(Flickr pic by MindHead Media.)
The Grammy Museum joins in on "Pacific Standard Time" initiative this February with "Trouble In Paradise: Music and Los Angeles, 1945-1975," a look at 30 pivotal years in the Los Angeles pop music scene. The exhibit opens on Wednesday, February 22, 2012, and will be housed on its fourth floor. USC professor Josh Kun is co-curator. A few details:
The exhibit features iconic images, a cross-section of ephemera (album art, handbills, concert posters, etc.), music, and filmed interviews with key figures in the scene. Rather than an exhaustive overview, Trouble In Paradise focuses on the tensions between alluring myths of Southern California paradise and the realities of social struggle that characterized the years following WWII.

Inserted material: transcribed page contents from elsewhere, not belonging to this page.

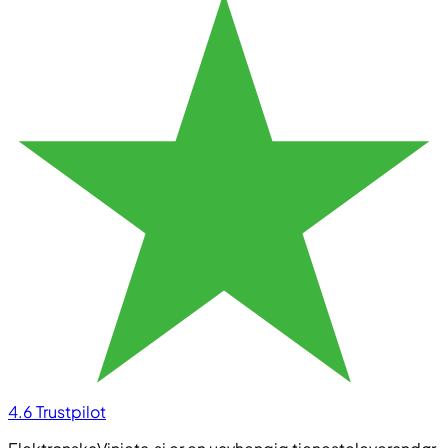
4.6
Trustpilot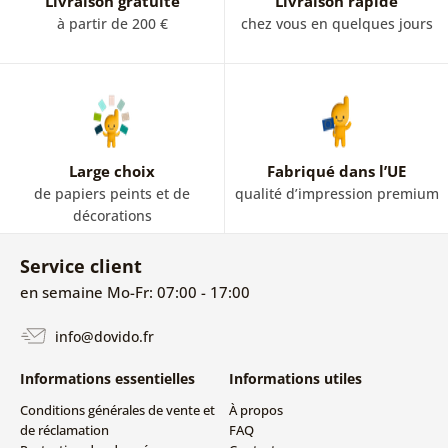
Livraison gratuite
Livraison rapide
à partir de 200 €
chez vous en quelques jours
Large choix
Fabriqué dans l’UE
de papiers peints et de
qualité d’impression premium
décorations
Service client
en semaine Mo-Fr: 07:00 - 17:00
info@dovido.fr
Informations essentielles
Informations utiles
Conditions générales de vente et
À propos
de réclamation
FAQ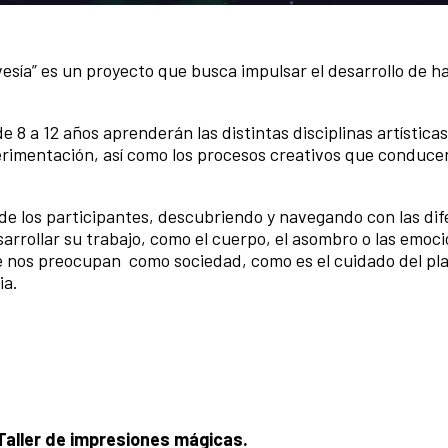
avesía” es un proyecto que busca impulsar el desarrollo de h
de 8 a 12 años aprenderán las distintas disciplinas artística
erimentación, así como los procesos creativos que conducen
 de los participantes, descubriendo y navegando con las di
sarrollar su trabajo, como el cuerpo, el asombro o las emoc
e nos preocupan como sociedad, como es el cuidado del pla
ia.
 Taller de impresiones mágicas.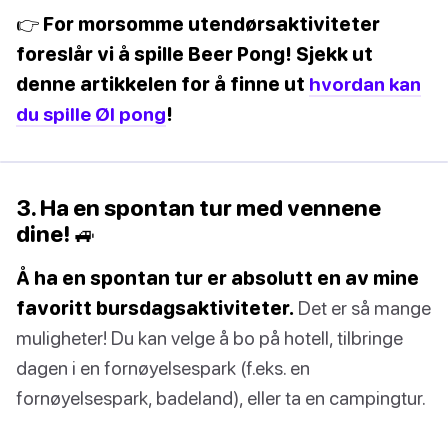
👉 For morsomme utendørsaktiviteter
foreslår vi å spille Beer Pong! Sjekk ut
denne artikkelen for å finne ut
hvordan kan
du spille Øl pong
!
3. Ha en spontan tur med vennene
dine! 🚙
Å ha en spontan tur er absolutt en av mine
favoritt bursdagsaktiviteter.
Det er så mange
muligheter! Du kan velge å bo på hotell, tilbringe
dagen i en fornøyelsespark (f.eks. en
fornøyelsespark, badeland), eller ta en campingtur.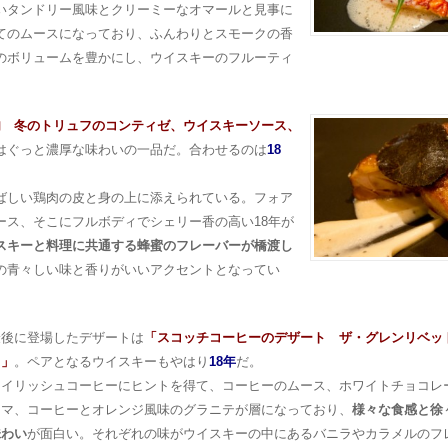
いタンドリー風味とクリーミーなオマールと見事に
てのムースになっており、ふんわりとスモークの香
のボリュームを豊かにし、ウイスキーのフルーティ
肉 冬のトリュフのコンティゼ、ウイスキーソース、
はぐっと濃厚な味わいの一品だ。合わせるのは
18
ばしい鶏肉の皮と身の上に添えられている。フォア
ース、そこにフルボディでシェリー香の高い18年が
スキーと料理に共通する蜂蜜のフレーバーが橋渡し
の青々しい味と香りがいいアクセントとなってい
最後に登場したデザートは
「スコッチコーヒーのデザート ザ・グレンリベット
て」
。ペアとなるウイスキーもやはり
18年
だ。
アイリッシュコーヒーにヒントを得て、コーヒーのムース、ホワイトチョコレ
ーマ、コーヒーとオレンジ風味のグラニテが層になっており、
様々な食感と徐
味わい
が面白い。それぞれの味がウイスキーの中にあるバニラやカラメルのフ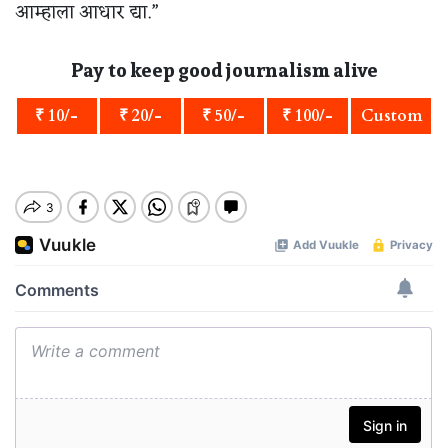
आम्हाला आधार द्या.”
Pay to keep good journalism alive
₹ 10/-
₹ 20/-
₹ 50/-
₹ 100/-
Custom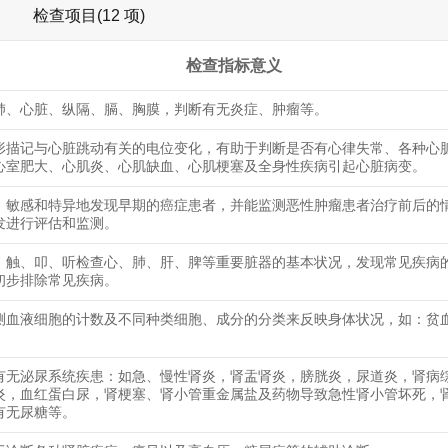
检查项目(12 项)
检查指标意义
肺、心脏、纵隔、膈、胸膜，判断有无炎症、肿瘤等。
形描记与心脏跳动有关的电位变化，有助于判断是否有心律失常、各种心
心室肥大、心肌炎、心肌缺血、心肌梗塞及全身性疾病引起心脏病变。
、敏感和特异地发现早期的癌症患者，并能监测恶性肿瘤患者治疗前后的
发进行评估和监测。
、触、叩、听检查心、肺、肝、脾等重要脏器的基本状况，发现常见疾病
初步排除常见疾病。
测血液细胞的计数及不同种类细胞、成分的分类来反映身体状况，如：贫
有无泌尿系统疾患：如急、慢性肾炎，肾盂肾炎，膀胱炎，尿道炎，肾病
炎，血红蛋白尿，肾梗塞、肾小管重金属盐及药物导致急性肾小管坏死，
有无尿糖等。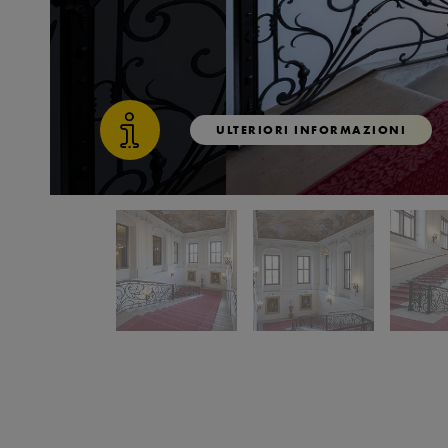
ULTERIORI INFORMAZIONI
Torna prima della galleria di immagini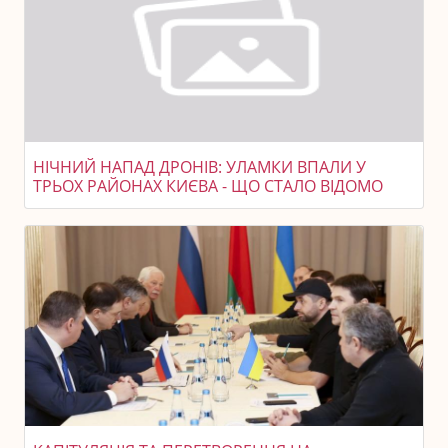
НІЧНИЙ НАПАД ДРОНІВ: УЛАМКИ ВПАЛИ У
ТРЬОХ РАЙОНАХ КИЄВА - ЩО СТАЛО ВІДОМО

Genres of music highlighted in the exhibit include surf rock, jazz, R&B, Laurel Canyon folk rock, the Sunset Strip rock scene and the East L.A. Chicano sound, all of which helped shape the most diverse and influential music scenes in all of America during this socially tumultuous period of L.A. History. Trouble In Paradise : Music and Los Angeles, 1945-1975 will be on display through March 25, 2012. Additional public and educational programming related to the exhibit will be announced soon.
The Grammy Museum is located downtown at L.A. Live.